3. These basic traits never change and are the common source of the black civilization’s cultural production. No geographical or cultural change which may occur over the centuries can affect this everlasting, intrinsic foundation.
4. Racial affiliation is equivalent to ‘cultural association’.
5. The black race is the global source and disseminator of culture; thus, it situates people of the black race on almost every continent: the Aegean orbit, Mesopotamia, the Far East, the Americas, the southern lands of Europe. As a result it creates a completely new mapa mundi which is far more than a network of migration, diffusion and transmission lines, focusing on Africa. In this new map, Africa is not only the disseminator of culture and civilization; humanity is now painted black: the black race populates virtually every corner of the globe, bringing along with it its genius and achievements. This, needless to say, asserts the superiority of the black race.
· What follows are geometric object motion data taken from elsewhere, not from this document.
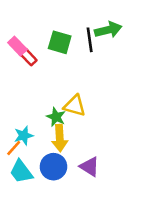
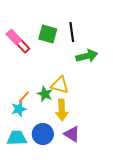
green arrow: (108, 30) -> (87, 56), moved
yellow arrow: (60, 138) -> (62, 110), moved
orange line: (14, 148) -> (24, 97), moved
cyan trapezoid: (21, 172) -> (17, 138), turned 125

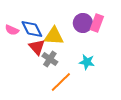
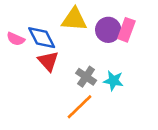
yellow triangle: (54, 36) -> (74, 19), moved
gray cross: (50, 59) -> (86, 77), moved

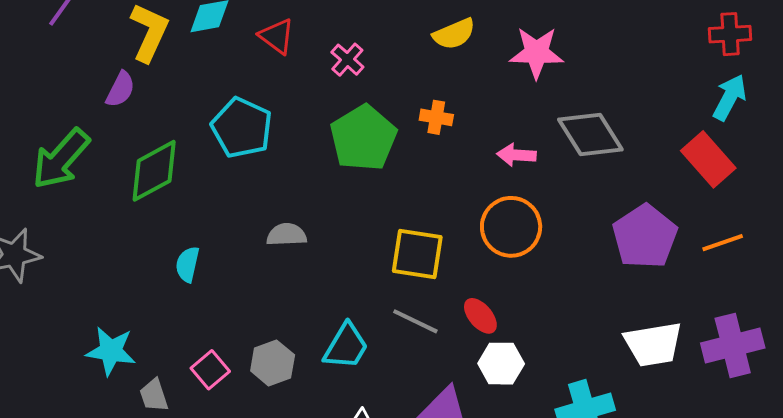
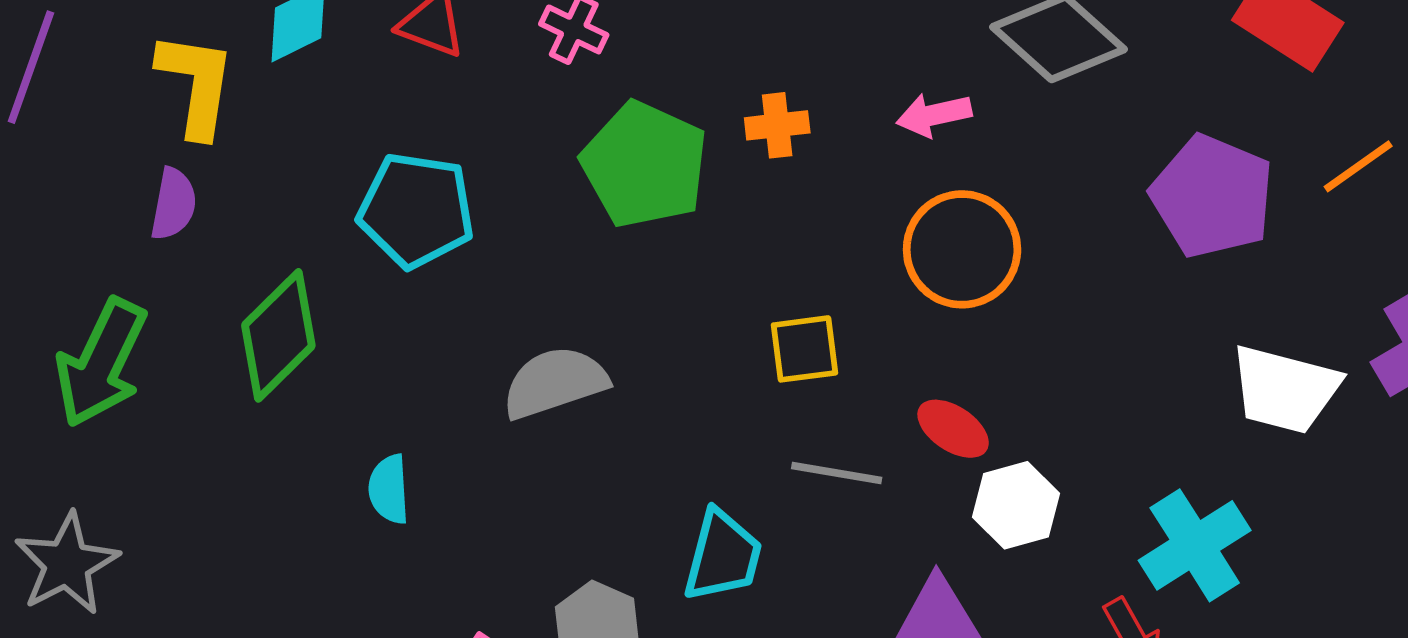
orange cross: (436, 117) -> (777, 125), moved
gray semicircle: (287, 235) -> (555, 382), size x1.4
yellow square: (417, 254) -> (804, 349), size x0.7
white trapezoid: (653, 344) -> (1285, 389), turned 40

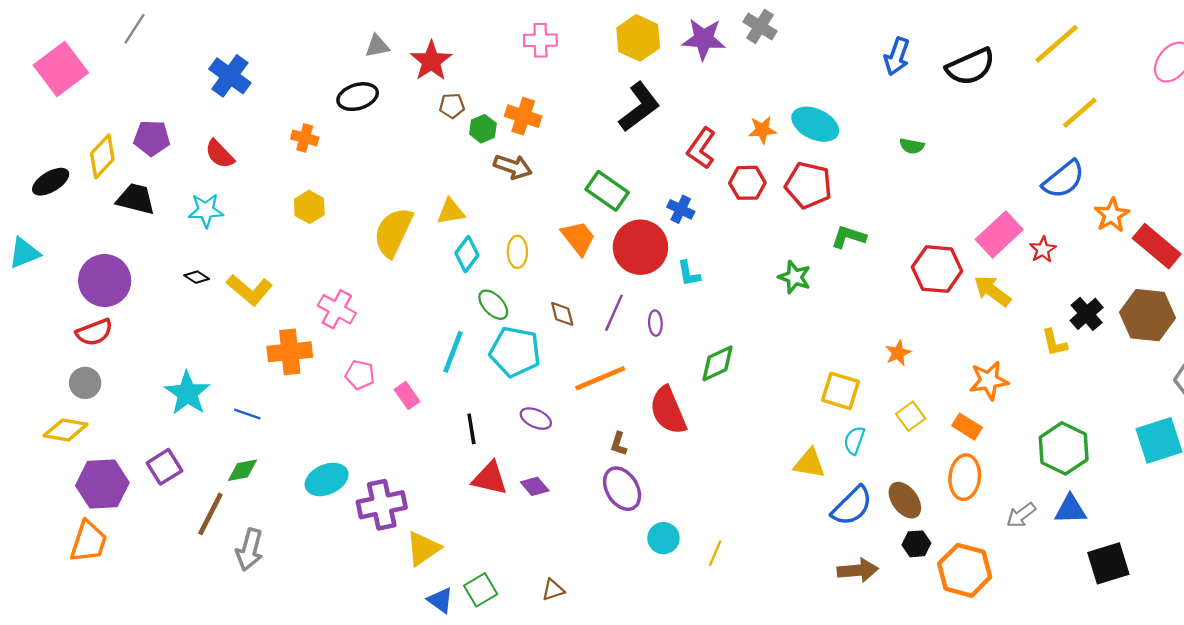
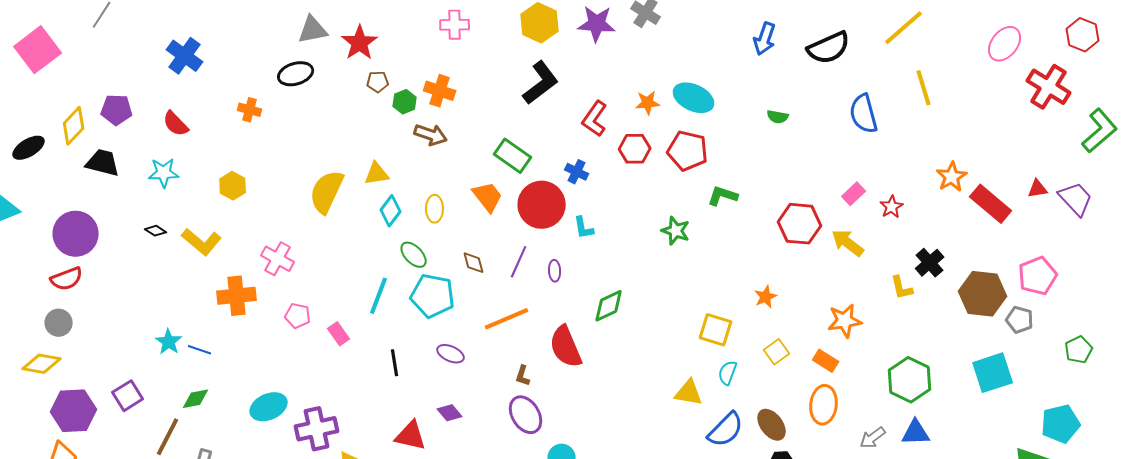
gray triangle: (377, 46) -> (313, 30), size x1.4
yellow line: (1080, 113) -> (924, 88), turned -66
blue semicircle: (1064, 179) -> (864, 114), moved, turned 114
yellow hexagon: (309, 207) -> (233, 186), moved
pink rectangle: (999, 235) -> (854, 194), size x0.6
brown hexagon: (1148, 315) -> (983, 294), moved
cyan star: (187, 393) -> (169, 342), moved, size x0.7
red triangle: (490, 478) -> (411, 436), moved

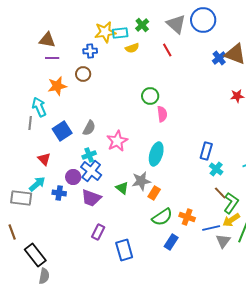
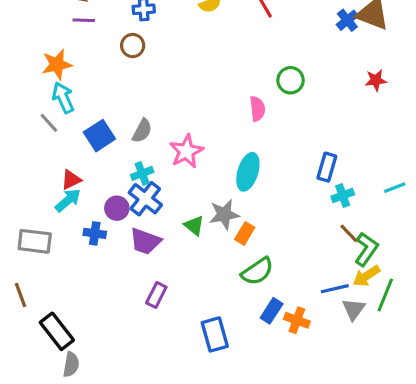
orange star: (57, 86) -> (57, 64), moved
green circle: (150, 96) -> (291, 80), moved
gray line: (30, 123) -> (49, 123), turned -48
red triangle: (44, 159) -> (71, 180), turned 48
cyan cross: (216, 169) -> (343, 196), turned 32
cyan arrow: (37, 184) -> (68, 200), moved
orange cross: (187, 217) -> (297, 320), moved
blue rectangle: (124, 250) -> (215, 334), moved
6. The monogenetic origin of humanity was only the first stage of its development. Other races, primarily the Caucasian (white) race, appeared with their distinct beliefs, symbols, ideas, character. This monogenetic approach is based, of course, on biblical foundations, however, there are those (including African-Americans) who hold the view that this racial diversity is a result of polygenetic origin.
This is a universal history based on the principle of race; a history of blacks and a history in black. The purpose of this theory is to endow the black race with a universal history: not a history confined to the black continent or to the blacks in North or South America, but the history of a black race universally dispersed, with a central status in human history.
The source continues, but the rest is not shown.